Capítulo 5: Fiesta.
Música fuerte, luces de neón rojas o de diversos colores, chicos y chicas en plena adolescencia totalmente alocados y atacados por las hormonas que surgían a flor de piel. Alcohol, risas, drogas, retos entre amigos… todo esto formaba parte de lo que se podía considerar la descripción de una fiesta que parecía no acabar, o al menos hasta que llegara el amanecer. Fern entró a la casa, avanzó como pudo entre la multitud de personas que estaban entretenidas conversando, riéndose, bebiendo en vasos desechables de color rojo y solo una pequeña parte de ellas fumaba, eso no implicaba algo tan sencillo como el tabaco, lo que más se acostumbraba a fumar en fiestas así era la marihuana.
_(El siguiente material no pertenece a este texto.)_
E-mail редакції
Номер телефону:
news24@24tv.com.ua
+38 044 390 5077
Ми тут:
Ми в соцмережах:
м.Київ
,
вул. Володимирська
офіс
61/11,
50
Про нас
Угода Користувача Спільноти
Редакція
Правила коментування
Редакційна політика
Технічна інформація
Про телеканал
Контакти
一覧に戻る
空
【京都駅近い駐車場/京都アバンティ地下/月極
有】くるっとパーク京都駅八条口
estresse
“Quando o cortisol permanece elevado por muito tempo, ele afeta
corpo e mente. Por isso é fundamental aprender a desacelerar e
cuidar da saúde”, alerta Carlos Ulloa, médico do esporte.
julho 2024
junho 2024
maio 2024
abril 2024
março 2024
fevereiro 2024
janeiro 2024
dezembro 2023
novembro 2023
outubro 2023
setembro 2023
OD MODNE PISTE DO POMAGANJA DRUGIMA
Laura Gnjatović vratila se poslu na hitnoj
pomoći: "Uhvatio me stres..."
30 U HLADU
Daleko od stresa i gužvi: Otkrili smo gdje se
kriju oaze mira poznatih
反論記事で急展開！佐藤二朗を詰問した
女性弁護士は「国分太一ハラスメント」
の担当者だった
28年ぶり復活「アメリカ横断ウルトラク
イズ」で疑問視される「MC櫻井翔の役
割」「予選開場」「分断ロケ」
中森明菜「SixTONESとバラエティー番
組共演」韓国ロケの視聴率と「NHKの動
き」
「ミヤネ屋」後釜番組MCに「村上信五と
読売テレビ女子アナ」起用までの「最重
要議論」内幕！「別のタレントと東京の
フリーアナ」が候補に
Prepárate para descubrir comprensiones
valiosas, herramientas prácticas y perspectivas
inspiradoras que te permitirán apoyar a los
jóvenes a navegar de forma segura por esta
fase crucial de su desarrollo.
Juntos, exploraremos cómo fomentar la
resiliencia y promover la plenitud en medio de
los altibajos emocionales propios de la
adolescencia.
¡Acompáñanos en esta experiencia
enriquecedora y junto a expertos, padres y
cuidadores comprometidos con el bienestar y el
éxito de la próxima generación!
Volviendo a lo antes mencionado, Fern entró a la sala de estar, busco a Marceline con la mirada pero no la encontró ¿dónde podía estar? se supone que ella y sus amigos lo estaban esperando, si se fueron él se habría enterado por un mensaje de texto en su teléfono celular.
De pronto sintió unas manos frías cubrirle los ojos, Fern se guió en la oscuridad y toco aquellas manos que por alguna razón se le hacían conocidas.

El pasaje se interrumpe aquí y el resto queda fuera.